Charlie is echoing (recall) Quentin Skinner's idea that in doing history of philosophy we encounter “alien problems.” Among professional philosopher's the idea was made famous by Bernard Williams’s advocacy that history of “philosophy . . . can help us in reviving a sense of strangeness or questionability about our own philosophical assumptions.” I'll take Charlie's word for it that he is reflexive enough to find his own place strange after visiting foreign lands. I doubt, in fact, that this is a common response. If another place is, indeed, found strange or unsettling, one has a tendency to revel in one's own culture's purported superiority. This is, of course, not the only response to travel. As it happened, when I visited Charlie in Logan, Utah, I adored it; undoubtedly I have projected some charm onto it. Even disaster tourists (recall), don't end up being humbled by the suffering they encounter--rather, they end up feeling good about their own lives.
I do not deny that there is a special kind of receptivity that Charlie possesses and is characterizing in the quoted passage; but most of us require, I suspect, skilled mentors and guides to end up with a deep sympathy with those with whom one disagrees. Neither Descartes nor Spinoza, for example, exhibit such sympathy themselves--they are both notorious ungenerous to those with whom they disagree (e.g., Descartes on Hobbes; Spinoza claims that Descartes dreams with open eyes!) Their arrogance can, in fact, be off-putting (if it does not amuse).

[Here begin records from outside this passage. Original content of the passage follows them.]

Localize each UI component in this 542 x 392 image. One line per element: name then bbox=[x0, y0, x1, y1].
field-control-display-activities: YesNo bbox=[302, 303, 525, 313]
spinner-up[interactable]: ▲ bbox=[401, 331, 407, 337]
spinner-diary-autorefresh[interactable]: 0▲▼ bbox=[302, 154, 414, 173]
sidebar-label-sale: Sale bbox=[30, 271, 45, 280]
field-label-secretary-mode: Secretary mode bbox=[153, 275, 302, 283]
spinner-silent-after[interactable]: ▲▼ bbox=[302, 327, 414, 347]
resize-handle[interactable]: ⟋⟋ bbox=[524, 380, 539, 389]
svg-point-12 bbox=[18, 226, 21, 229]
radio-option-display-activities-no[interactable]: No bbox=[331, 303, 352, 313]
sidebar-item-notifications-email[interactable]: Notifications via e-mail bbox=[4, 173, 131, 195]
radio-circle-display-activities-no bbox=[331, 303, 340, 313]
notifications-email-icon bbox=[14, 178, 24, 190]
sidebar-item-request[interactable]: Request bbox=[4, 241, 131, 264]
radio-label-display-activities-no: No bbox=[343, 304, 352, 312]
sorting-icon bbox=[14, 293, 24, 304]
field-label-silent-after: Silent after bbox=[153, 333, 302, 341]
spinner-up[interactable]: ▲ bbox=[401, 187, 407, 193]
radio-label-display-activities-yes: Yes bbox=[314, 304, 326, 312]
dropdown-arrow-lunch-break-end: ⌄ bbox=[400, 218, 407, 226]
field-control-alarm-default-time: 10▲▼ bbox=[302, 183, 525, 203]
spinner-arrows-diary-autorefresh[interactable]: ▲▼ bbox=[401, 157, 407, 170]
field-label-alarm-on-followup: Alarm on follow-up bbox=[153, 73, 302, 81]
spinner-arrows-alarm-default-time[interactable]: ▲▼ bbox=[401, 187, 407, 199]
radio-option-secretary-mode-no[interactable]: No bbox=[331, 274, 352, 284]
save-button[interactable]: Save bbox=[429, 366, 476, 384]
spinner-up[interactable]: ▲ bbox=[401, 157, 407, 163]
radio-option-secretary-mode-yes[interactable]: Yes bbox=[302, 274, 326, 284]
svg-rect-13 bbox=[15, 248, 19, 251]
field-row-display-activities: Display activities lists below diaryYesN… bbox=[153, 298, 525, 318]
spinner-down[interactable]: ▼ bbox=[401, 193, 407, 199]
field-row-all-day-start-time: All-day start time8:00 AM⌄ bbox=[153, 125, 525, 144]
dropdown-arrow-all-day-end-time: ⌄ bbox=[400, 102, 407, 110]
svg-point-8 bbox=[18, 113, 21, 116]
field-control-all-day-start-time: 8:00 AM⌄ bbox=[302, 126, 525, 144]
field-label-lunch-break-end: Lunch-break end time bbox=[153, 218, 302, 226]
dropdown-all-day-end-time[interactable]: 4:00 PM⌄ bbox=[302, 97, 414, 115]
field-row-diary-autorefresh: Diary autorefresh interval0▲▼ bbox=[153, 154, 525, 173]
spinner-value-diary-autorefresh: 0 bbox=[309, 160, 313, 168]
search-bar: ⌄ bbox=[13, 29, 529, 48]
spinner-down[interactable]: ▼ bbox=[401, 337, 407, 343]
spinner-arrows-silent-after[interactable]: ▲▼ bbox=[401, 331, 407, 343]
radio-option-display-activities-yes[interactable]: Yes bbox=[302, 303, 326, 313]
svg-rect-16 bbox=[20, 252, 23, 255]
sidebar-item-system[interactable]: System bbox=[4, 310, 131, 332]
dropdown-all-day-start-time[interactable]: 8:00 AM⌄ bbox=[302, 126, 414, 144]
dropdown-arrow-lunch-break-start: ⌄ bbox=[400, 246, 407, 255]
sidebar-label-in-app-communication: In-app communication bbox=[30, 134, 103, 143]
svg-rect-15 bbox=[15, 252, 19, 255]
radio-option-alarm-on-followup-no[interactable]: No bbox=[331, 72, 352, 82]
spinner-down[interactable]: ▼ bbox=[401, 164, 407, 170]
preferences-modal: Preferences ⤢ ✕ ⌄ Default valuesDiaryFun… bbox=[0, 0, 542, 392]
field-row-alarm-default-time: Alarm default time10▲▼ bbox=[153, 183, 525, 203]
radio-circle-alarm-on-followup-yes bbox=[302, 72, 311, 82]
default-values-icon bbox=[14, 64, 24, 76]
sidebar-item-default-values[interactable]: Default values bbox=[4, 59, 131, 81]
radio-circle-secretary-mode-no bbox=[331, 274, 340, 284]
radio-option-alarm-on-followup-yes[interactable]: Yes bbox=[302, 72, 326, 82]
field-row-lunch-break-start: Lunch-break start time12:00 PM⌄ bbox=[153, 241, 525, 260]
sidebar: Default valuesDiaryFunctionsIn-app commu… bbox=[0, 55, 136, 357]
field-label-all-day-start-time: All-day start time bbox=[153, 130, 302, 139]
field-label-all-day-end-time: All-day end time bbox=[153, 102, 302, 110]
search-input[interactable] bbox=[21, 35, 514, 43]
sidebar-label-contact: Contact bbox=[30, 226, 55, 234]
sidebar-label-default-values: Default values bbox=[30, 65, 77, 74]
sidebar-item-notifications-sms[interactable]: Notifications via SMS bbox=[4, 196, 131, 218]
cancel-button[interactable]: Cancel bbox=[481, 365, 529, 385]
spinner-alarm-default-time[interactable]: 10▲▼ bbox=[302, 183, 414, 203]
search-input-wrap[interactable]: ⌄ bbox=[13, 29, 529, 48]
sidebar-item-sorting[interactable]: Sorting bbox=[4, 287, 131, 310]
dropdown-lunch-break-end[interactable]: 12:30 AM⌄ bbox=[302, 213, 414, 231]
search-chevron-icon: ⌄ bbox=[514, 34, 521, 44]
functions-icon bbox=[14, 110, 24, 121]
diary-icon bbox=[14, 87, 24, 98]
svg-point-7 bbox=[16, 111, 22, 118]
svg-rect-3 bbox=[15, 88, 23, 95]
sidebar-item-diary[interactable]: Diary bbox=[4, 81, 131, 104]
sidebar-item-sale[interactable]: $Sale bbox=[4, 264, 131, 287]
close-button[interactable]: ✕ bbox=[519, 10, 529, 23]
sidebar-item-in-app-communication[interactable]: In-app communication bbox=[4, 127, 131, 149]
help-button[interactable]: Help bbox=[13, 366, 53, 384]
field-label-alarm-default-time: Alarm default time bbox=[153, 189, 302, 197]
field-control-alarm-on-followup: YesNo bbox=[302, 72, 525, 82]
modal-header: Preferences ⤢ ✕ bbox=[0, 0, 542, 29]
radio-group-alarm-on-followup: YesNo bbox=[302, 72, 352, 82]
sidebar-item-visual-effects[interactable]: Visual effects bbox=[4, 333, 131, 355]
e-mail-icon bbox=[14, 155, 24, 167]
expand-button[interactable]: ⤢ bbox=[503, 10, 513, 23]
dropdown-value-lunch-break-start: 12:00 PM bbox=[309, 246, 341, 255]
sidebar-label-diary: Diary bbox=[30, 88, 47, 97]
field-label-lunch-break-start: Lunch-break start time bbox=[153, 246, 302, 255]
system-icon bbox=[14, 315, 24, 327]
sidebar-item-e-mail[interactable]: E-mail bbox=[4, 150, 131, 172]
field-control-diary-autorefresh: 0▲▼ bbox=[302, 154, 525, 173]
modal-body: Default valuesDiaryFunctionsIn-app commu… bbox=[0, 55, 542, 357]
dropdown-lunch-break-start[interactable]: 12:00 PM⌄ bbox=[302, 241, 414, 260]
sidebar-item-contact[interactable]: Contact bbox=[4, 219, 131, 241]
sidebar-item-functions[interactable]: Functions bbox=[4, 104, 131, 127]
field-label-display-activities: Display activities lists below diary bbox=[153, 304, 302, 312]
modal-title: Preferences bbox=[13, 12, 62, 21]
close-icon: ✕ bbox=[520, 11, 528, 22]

It is bad marketing for the history of philosophy to say that it generates "philosophical humbling." True philosophy is difficult enough in the present (don't be fooled by the bravura performances of some hot-shot); we really do not need to read dead philosophers to be humbled. Each one of us can look into our own soul, and discover the despair and anxiety accompanying our philosophical efforts. We all know that nearly all of what is published today by even the leading professional philosophers will not endure beyond the latest fashion. We do not need more reminder that triviality and insignificance may catch up on our efforts every second.
The original philosophical impulse to turn to history is to understand how we got into our present predicament (recall). So, the sense of strangeness precedes the visit to the past. But, of course, there can be many other motives to study the history of philosophy. Here I report that I derive a selfish, albeit expansive pleasure from reading philosophers of the past (men and women), whose thoughts are complex yet acute; they inspire in me a desire to emulate and to enlarge my scope--sometimes they promote in me a desire to vindicate (especially when they are unjustly ignored). If they touch me with their ideas and arguments and thereby infiltrate my writings, I feel like they go on existing and -- with a nod to Spinoza -- become eternal.
*I like emphasizing that one can get to climb the highest peaks of philosophy in one's first semester.